Ya no podía oír nada, salvo el canto de cisne de sus sueños.

Una burla lejana repiqueteando en el interior de su cabeza.

—Mamá…, por Dios…, no…

Llegó más gente, y desde alguna parte se oyó un silbato policial. Las sombras danzaban alrededor del escenario, en cuyo centro, inmóviles, los protagonistas de la tragedia hacían el mutis final.

—Ha salido de ahí… No la he visto… —se lamentó una voz de hombre—. ¡No he podido frenar a tiempo, Jesús bendito!

—Eso se lo dirá a la policía —gritó alguien furioso.

—¡Soy policía! —gritó el hombre—. Ha sido un desgraciado accidente.

Julia Stanley movió los ojos.

—Mamá… —repitió una vez más John.

Ella intentó hablar, o por lo menos sus labios se movieron. En sus ojos apareció un destello, y tras él una sombra. Quiso centrarlos en su hijo. No la obedecieron. Se sumieron enseguida en una oscuridad total.

John la abrazó.

—No la toques, chico —dijo de nuevo la voz de antes—. Podría ser fatal.

El tiempo se detuvo. La gente se movió, pero nadie se arrancaba del sitio. Eran testigos impotentes del desastre. Iban y venían a impulsos de la corriente: pensamientos, horror, frases hechas, piedad, lástima. La policía acabó empujándolos, disolviéndolos, pero ¿cómo hacer desaparecer las olas de un mar? Se oyeron sirenas. ¿Un médico? No, ninguno de los presentes era médico. Alguien trató de levantar a John.

Pero él hundió sus ojos llenos de lágrimas en el intruso, un agente obeso de cabello blanco.

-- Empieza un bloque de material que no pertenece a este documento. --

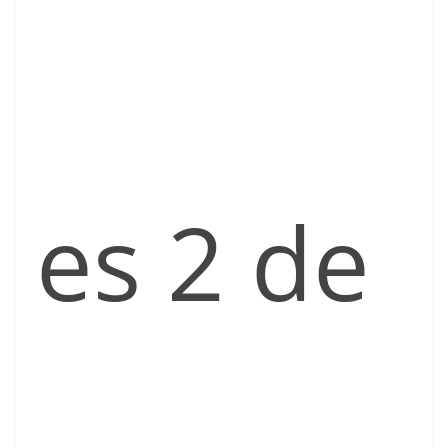
es 2 de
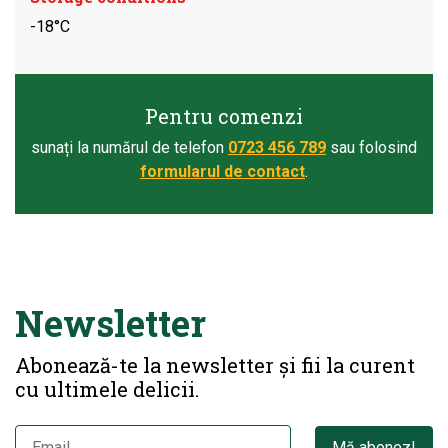
-18°C
Pentru comenzi
sunați la numărul de telefon
0723 456 789
sau folosind
formularul de contact
.
Newsletter
Abonează-te la newsletter și fii la curent
cu ultimele delicii.
Mă abonez!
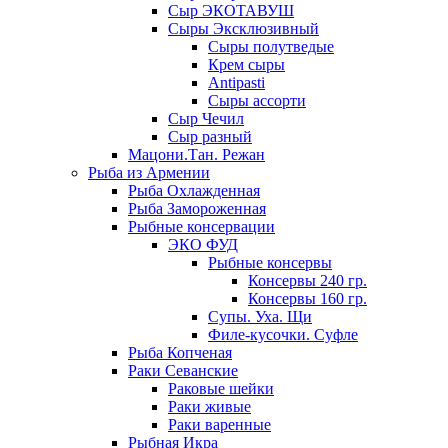
Сыр ЭКОТАВУШ
Сыры Эксклюзивный
Сыры полутведые
Крем сыры
Antipasti
Сыры ассорти
Сыр Чечил
Сыр разный
Мацони.Тан. Режан
Рыба из Армении
Рыба Охлажденная
Рыба Замороженная
Рыбные консервации
ЭКО ФУД
Рыбные консервы
Консервы 240 гр.
Консервы 160 гр.
Супы. Уха. Щи
Филе-кусочки. Суфле
Рыба Копченая
Раки Севанские
Раковые шейки
Раки живые
Раки варенные
Рыбная Икра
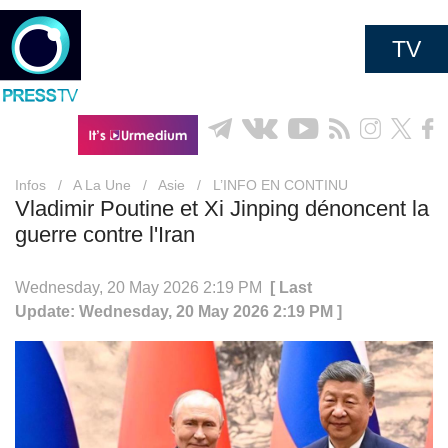
TV
Infos
/
A La Une
/
Asie
/
L’INFO EN CONTINU
Vladimir Poutine et Xi Jinping dénoncent la
guerre contre l'Iran
Wednesday, 20 May 2026 2:19 PM
[ Last
Update: Wednesday, 20 May 2026 2:19 PM ]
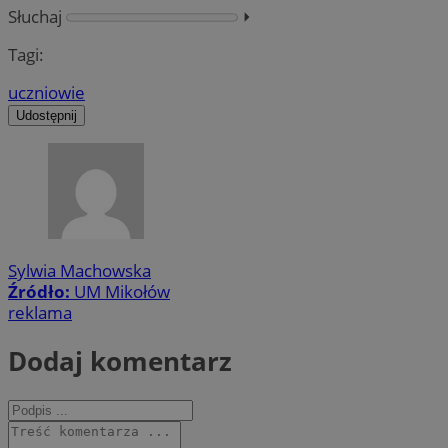
Słuchaj
⏵︎
Tagi:
uczniowie
Udostępnij
Sylwia Machowska
Źródło:
UM Mikołów
reklama
Dodaj komentarz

El hombre retiró sus manos, como fulminado por aquellos ojos.

Detrás de John, Nigel Whalley dijo:

—Déjele, es su madre.

De pronto el tiempo echó a andar de nuevo. Apareció un ambulancia, y con ella otros hombres, que levantaron a Julia Stanley del suelo y la pusieron en una camilla. John sujetó una de las manos de su madre. Hacía mucho calor, como correspondía a mediados de julio, y, sin embargo, la notó muy fría.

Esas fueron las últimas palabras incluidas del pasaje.